Ante este escenario, Estados Unidos ha reaccionado con una diplomacia hiperactiva. La reapertura de su consulado en la capital, Nuuk, en 2020 y los paquetes de ayuda económica directa son señales claras de que Washington no permitirá que otras potencias llenen el vacío de influencia en su «patio trasero» septentrional. Groenlandia es hoy lo que el Golfo Pérsico fue en el siglo XX: el lugar donde se decide quién controlará los recursos y las rutas del mañana.
Y los 56.000 habitantes de la isla, ¿qué piensan al respecto? Para la población, mayoritariamente de origen inuit, este renovado interés internacional supone un arma de doble filo. Por un lado, la inversión extranjera ofrece una vía hacia la independencia económica total de Dinamarca. Por otro, el riesgo de convertirse en un peón sacrificable en el juego de tronos entre Washington y Pekín es real. Groenlandia, la isla de hielo, está más caliente que nunca, y no solo por cambio climático, sino fundamentalmente por una geopolítica que vuelve a mirar al norte para definir el destino del mundo.
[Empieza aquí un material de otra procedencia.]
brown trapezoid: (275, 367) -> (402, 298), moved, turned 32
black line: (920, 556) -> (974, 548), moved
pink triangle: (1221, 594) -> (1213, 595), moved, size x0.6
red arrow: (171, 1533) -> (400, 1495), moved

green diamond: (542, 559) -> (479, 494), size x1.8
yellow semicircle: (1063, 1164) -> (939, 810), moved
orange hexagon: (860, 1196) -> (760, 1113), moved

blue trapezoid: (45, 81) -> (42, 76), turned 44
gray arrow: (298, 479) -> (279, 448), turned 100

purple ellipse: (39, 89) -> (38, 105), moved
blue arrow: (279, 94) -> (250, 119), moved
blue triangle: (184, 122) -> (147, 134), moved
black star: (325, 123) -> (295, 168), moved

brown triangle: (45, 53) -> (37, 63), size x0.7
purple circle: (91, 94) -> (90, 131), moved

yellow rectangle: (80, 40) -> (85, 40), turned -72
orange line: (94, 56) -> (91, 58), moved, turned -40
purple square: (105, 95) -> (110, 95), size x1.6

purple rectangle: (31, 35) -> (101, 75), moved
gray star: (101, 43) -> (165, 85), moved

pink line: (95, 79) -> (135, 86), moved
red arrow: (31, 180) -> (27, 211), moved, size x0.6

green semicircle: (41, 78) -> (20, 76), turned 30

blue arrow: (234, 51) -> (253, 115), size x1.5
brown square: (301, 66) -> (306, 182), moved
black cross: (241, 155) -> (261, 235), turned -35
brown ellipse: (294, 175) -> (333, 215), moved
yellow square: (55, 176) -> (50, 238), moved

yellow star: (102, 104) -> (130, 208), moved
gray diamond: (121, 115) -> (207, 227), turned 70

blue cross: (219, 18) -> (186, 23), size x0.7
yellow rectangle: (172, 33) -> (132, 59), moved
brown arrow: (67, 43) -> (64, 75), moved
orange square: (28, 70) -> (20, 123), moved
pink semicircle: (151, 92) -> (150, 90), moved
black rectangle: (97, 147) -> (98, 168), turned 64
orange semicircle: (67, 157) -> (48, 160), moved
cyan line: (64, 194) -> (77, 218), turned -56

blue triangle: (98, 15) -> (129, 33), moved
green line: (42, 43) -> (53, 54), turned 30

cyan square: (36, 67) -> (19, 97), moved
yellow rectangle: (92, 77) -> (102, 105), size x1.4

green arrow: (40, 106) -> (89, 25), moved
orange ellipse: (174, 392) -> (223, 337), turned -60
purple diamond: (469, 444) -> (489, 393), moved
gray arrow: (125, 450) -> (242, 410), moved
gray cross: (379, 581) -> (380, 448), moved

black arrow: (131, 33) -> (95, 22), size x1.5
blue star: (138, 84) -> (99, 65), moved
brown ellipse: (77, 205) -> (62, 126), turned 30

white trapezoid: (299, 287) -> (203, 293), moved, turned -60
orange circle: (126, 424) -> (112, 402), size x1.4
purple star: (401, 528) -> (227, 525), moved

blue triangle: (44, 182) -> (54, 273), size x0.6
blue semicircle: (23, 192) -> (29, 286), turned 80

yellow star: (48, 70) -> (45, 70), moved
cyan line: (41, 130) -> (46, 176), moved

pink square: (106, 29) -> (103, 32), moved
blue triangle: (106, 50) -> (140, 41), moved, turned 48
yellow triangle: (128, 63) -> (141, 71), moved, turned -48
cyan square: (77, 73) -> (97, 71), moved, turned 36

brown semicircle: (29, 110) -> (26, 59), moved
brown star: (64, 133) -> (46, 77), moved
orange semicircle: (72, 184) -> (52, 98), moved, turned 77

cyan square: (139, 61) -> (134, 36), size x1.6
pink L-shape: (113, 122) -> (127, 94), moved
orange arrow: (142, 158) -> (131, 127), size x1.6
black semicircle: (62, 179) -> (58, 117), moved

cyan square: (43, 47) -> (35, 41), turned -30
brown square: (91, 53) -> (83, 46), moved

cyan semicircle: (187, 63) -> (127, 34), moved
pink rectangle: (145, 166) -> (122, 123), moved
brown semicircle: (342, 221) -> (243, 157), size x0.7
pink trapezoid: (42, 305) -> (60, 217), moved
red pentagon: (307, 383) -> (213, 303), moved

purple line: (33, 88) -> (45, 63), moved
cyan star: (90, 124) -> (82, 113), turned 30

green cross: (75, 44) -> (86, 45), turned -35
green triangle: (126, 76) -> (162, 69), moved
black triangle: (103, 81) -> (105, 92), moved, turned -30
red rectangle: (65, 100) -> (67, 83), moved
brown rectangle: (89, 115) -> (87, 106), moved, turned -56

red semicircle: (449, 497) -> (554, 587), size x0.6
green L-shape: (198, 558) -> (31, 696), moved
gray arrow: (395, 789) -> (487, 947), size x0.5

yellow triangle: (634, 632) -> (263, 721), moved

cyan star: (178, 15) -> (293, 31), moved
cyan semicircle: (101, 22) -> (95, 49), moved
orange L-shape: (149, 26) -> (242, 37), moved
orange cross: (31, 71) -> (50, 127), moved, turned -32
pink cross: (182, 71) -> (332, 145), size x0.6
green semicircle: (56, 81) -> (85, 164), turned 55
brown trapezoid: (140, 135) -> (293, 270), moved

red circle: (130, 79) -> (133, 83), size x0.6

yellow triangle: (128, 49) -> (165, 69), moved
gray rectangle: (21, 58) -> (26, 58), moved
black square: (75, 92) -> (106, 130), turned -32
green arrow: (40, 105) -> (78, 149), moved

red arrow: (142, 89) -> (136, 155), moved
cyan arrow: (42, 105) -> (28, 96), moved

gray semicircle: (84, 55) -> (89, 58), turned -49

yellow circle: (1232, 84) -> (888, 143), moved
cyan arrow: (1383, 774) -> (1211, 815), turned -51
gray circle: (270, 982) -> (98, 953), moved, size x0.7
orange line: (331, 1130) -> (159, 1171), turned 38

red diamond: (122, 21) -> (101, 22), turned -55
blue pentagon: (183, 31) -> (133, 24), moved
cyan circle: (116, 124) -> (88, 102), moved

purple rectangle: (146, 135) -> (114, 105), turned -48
La primera ministra de Dinamarca, Mette Frederiksen, respondió inmediatamente a Trump. Y lo hizo sin ambages: «Es bien sabido que Estados Unidos pretende apropiarse de Groenlandia. Espero que sea igualmente sabido en todas partes que esto no va a suceder”, dijo en un tono que no presagia un gran entendimiento con Trump en Ankara, pese a los esfuerzos del sherpa personal del dirigente norteamericano en la OTAN, su secretario general, Mark Rutte.
Entre tanto, Ankara se ha convertido en un contínuo hervidero de rumores sobre todo tipo de iniciativas europeas para sustituir las capacidades que hasta ahora aportaba Estados Unidos, desde Groenlandia hasta Europa Central.